___ Given records

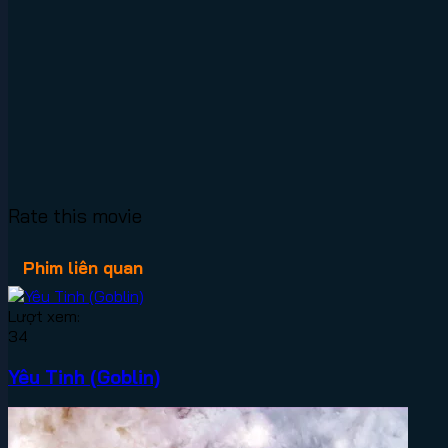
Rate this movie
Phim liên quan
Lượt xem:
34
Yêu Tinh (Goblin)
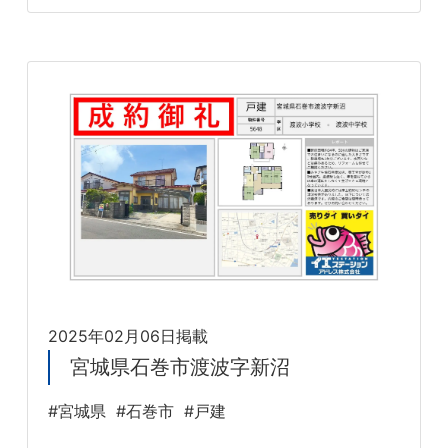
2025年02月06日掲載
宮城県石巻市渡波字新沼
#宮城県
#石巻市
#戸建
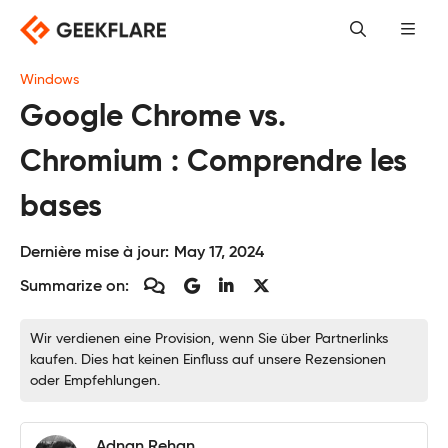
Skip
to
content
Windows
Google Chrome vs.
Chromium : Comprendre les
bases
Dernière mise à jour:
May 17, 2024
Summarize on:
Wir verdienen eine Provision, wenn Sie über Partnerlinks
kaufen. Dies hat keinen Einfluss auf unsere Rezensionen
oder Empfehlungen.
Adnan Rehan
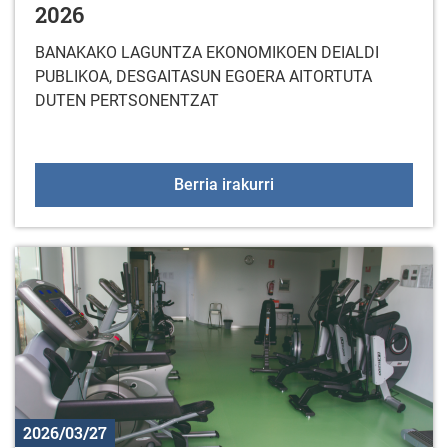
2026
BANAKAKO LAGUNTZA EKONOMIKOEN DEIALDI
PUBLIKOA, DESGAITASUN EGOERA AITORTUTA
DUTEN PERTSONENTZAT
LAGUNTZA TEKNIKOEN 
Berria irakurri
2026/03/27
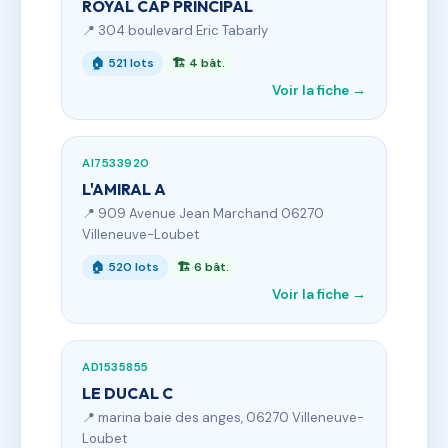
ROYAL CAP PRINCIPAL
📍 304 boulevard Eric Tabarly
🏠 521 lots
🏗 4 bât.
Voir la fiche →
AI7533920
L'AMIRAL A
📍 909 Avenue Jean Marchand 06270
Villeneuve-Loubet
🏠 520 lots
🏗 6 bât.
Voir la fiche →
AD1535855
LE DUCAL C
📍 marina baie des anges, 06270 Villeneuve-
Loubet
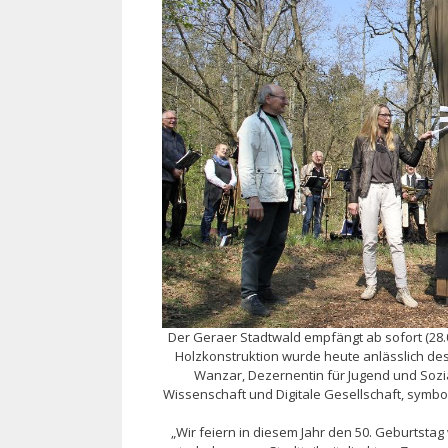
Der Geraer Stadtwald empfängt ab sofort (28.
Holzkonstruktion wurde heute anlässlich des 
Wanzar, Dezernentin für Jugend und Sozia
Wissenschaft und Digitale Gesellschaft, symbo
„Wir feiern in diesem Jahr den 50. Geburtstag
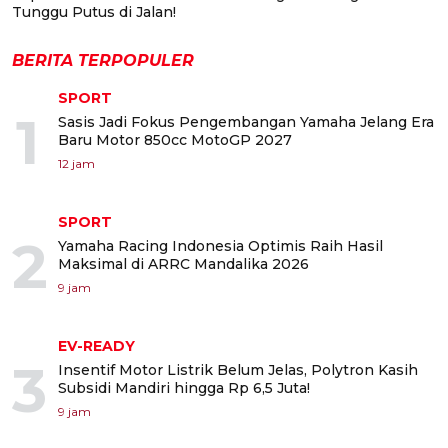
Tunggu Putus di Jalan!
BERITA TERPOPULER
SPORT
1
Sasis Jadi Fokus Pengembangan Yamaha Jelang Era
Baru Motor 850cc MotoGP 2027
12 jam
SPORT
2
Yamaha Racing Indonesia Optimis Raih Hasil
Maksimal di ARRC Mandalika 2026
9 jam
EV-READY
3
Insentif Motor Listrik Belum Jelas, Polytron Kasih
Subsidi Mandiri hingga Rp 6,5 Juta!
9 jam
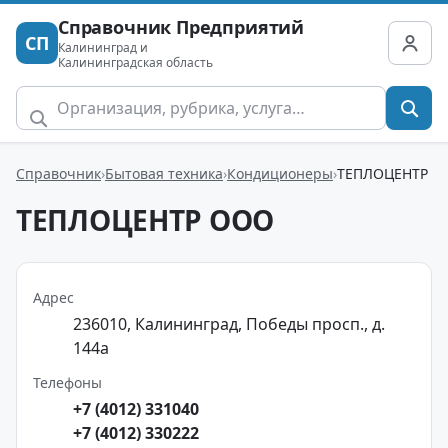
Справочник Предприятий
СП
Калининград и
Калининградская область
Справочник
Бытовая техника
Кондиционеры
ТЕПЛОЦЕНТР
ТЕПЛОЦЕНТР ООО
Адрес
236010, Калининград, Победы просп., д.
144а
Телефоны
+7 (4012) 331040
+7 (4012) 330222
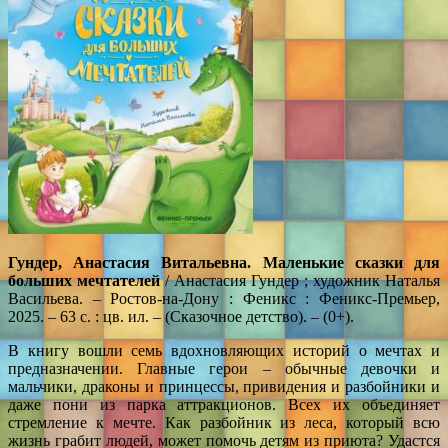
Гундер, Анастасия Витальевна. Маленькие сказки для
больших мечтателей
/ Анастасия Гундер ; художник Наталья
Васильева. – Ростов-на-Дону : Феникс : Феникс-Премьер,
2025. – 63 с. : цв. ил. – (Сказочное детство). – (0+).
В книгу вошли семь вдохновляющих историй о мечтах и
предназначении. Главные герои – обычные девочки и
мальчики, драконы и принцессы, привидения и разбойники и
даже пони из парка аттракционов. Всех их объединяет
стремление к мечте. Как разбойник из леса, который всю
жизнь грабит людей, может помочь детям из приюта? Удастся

______

Description of the task
The answer must consist solely of the lines from the first line of the records through the line containing "Der Geraer Stadtwald empfängt ab sofort (28.", reproduced exactly and without the pictures.

Output of the exercise
Rate this movie
Phim liên quan
Lượt xem:
34
Yêu Tinh (Goblin)
2025年02月06日掲載
宮城県石巻市渡波字新沼
#宮城県
#石巻市
#戸建
Skip
to
content
Windows
Google Chrome vs.
Chromium : Comprendre les
bases
Dernière mise à jour:
May 17, 2024
Summarize on:
Wir verdienen eine Provision, wenn Sie über Partnerlinks
kaufen. Dies hat keinen Einfluss auf unsere Rezensionen
oder Empfehlungen.
Adnan Rehan
2026
BANAKAKO LAGUNTZA EKONOMIKOEN DEIALDI
PUBLIKOA, DESGAITASUN EGOERA AITORTUTA
DUTEN PERTSONENTZAT
LAGUNTZA TEKNIKOEN 
Berria irakurri
2026/03/27
ROYAL CAP PRINCIPAL
📍 304 boulevard Eric Tabarly
🏠 521 lots
🏗 4 bât.
Voir la fiche →
AI7533920
L'AMIRAL A
📍 909 Avenue Jean Marchand 06270
Villeneuve-Loubet
🏠 520 lots
🏗 6 bât.
Voir la fiche →
AD1535855
LE DUCAL C
📍 marina baie des anges, 06270 Villeneuve-
Loubet
Der Geraer Stadtwald empfängt ab sofort (28.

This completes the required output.